Festival is a form of escape from reality. We know it won’t last, and that makes it all the more enjoyable. Festival creates a sense of belonging and celebrates the joy of living, joie de vivre.

There is no big agenda, it’s all about celebration, festivity, fun and fantasy. The rest of the year has enough seriousness, festival time brings some welcome colour into our darkening autumn days.

It comes at the ebb time of year, and for a few short days and nights, it holds back the dark and bridges the gap between Summer and Christmas. I warmly welcome all our visitors, especially the artists and musicians, who brighten our nights and lighten our hearts at Festival time.

We look forward to your coming each year and we hope you enjoy your time here. Religion and festival are kindred souls because they are both expressions of the human spirit.

They both speak to the human heart in a language not dependent on words. They have the ability to carry liturgy and life to a place which is beyond words.

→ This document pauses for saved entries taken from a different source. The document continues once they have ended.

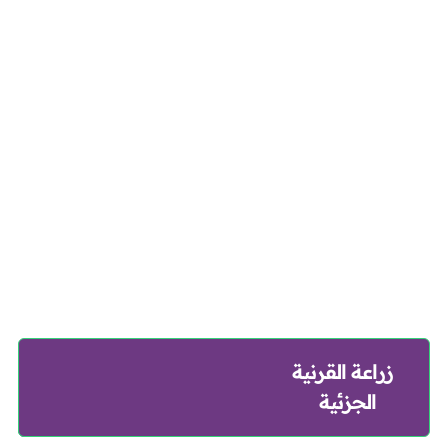
زراعة القرنية
الجزئية
حقن العين لعلاج الارتشاح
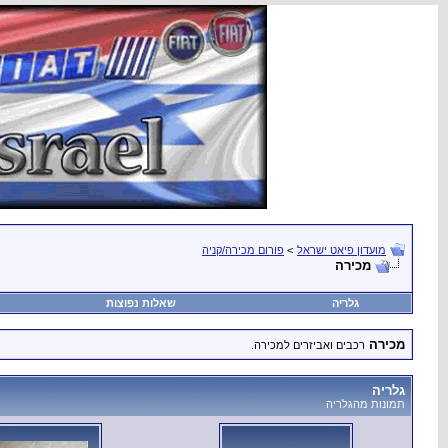
מועדון פיאט ישראל
>
פורום מכירה/קניה
מכירה
גלריה
שאלות נפוצות
מכירה
רכבים ואביזרים למכירה.
גלריה
תמונות מהגלריה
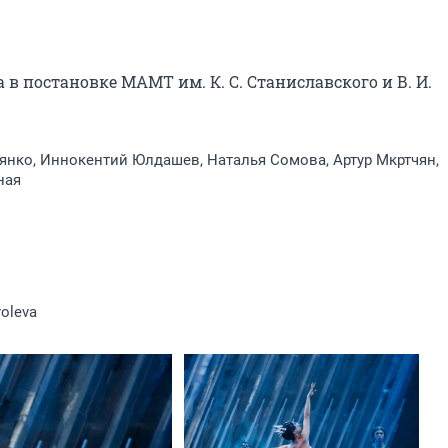
в постановке МАМТ им. К. С. Станиславского и В. И. 
нко, Иннокентий Юлдашев, Наталья Сомова, Артур Мкртчян,
ная
roleva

The priest and the artist are closer to each other than either knows.

I believe that creativity and spirituality are cut from the same fabric, the invisible and the intangible are the roads they travel and explore.

Colour, music, and song are an integral part of all religious expression. They are used to move people into a devotional space and into union with God.

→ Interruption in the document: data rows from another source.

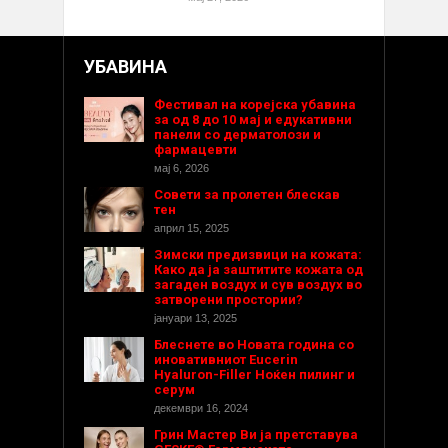
УБАВИНА
Фестивал на корејска убавина
за од 8 до 10 мај и едукативни
панели со дерматолози и
фармацевти
мај 6, 2026
Совети за пролетен блескав
тен
април 15, 2025
Зимски предизвици на кожата:
Како да ја заштитите кожата од
загаден воздух и сув воздух во
затворени простории?
јануари 13, 2025
Блеснете во Новата година со
иновативниот Eucerin
Hyaluron-Filler Ноќен пилинг и
серум
декември 16, 2024
Грин Мастер Ви ја претставува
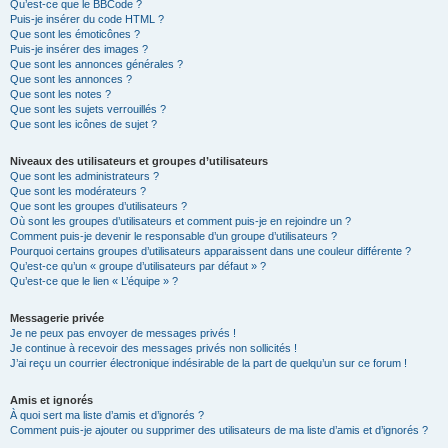
Qu’est-ce que le BBCode ?
Puis-je insérer du code HTML ?
Que sont les émoticônes ?
Puis-je insérer des images ?
Que sont les annonces générales ?
Que sont les annonces ?
Que sont les notes ?
Que sont les sujets verrouillés ?
Que sont les icônes de sujet ?
Niveaux des utilisateurs et groupes d’utilisateurs
Que sont les administrateurs ?
Que sont les modérateurs ?
Que sont les groupes d’utilisateurs ?
Où sont les groupes d’utilisateurs et comment puis-je en rejoindre un ?
Comment puis-je devenir le responsable d’un groupe d’utilisateurs ?
Pourquoi certains groupes d’utilisateurs apparaissent dans une couleur différente ?
Qu’est-ce qu’un « groupe d’utilisateurs par défaut » ?
Qu’est-ce que le lien « L’équipe » ?
Messagerie privée
Je ne peux pas envoyer de messages privés !
Je continue à recevoir des messages privés non sollicités !
J’ai reçu un courrier électronique indésirable de la part de quelqu’un sur ce forum !
Amis et ignorés
À quoi sert ma liste d’amis et d’ignorés ?
Comment puis-je ajouter ou supprimer des utilisateurs de ma liste d’amis et d’ignorés ?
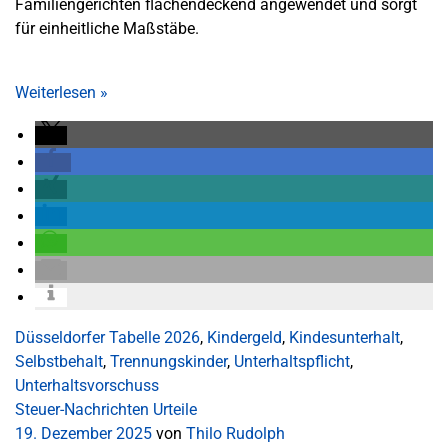
Familiengerichten flächendeckend angewendet und sorgt
für einheitliche Maßstäbe.
Weiterlesen
»
Düsseldorfer Tabelle 2026
,
Kindergeld
,
Kindesunterhalt
,
Selbstbehalt
,
Trennungskinder
,
Unterhaltspflicht
,
Unterhaltsvorschuss
Steuer-Nachrichten
Urteile
19. Dezember 2025
von
Thilo Rudolph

Music is a constant companion on our journey through life. It is present in our celebrations, marking passages and milestones along the way, strengthening and encouraging us.

It should not surprise us that music has played, and continues to play, a central role in the life and liturgy of the Church.

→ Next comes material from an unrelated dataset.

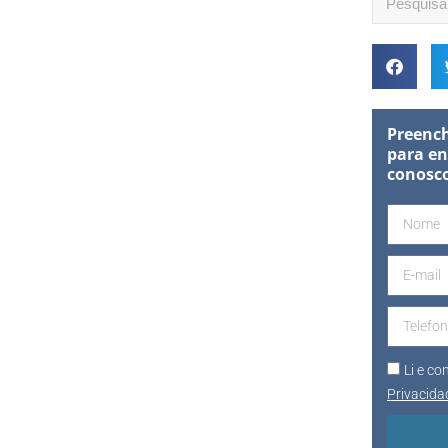
Preench
para en
conosc
Li e c
Privacida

Indeed praying through music allows us to express our highest calling—to come together as a community to worship and praise God—in a way that no other art can.

Painting, sculpture and architecture may move and inspire us but none can unite us quite like music.

This kind of language, more usually associated with religion, reveals the common grammar of religion and art, in so many ways we speak the same language.

It’s all about exploring and expressing the condition of being human, of being alive, whether we do it through worship or music, words or painting, we share the same space.

When we do it well something magical happens, we go beyond ourselves and we break free of the limitations that words and convention impose upon us.

Our Readings today have a festival touch about them; Jeremiah urges us to ‘shout for joy’ in the psalm we read ‘ then was our mouth filled with laughter, on our lips there were songs……….what marvels the Lord worked for us, indeed we were glad……….they go out full of tears……..they come back full of song.’

As we journey through life we need the presence of music and laughter, not the thoughtless laughter which doesn’t notice the pain around us, but the healing laughter which helps us to bear it.

Living in a world scarred by war and violence, by terrorism and forced migration, where we see human nature at its most noble and most despicable, we are indeed blessed to have these days of music and song.

Music brings us together and gives voice to our prayers, as Augustine said ‘’ he who sings prays twice.’’ If Augustine is correct a lot of prayers will be said in Wexford during these festival days!

I finish with some lines from the Irish play-write Sean O’Casey which also have a Festival flavour about them;

Laughter is wine for the soul, laughter soft or loud, and deep, tinged with seriousness.

Comedy and tragedy step through life together, arm in arm, out along.

Once we can laugh, we can live.

It is the hilarious declaration made by man that life is worth living.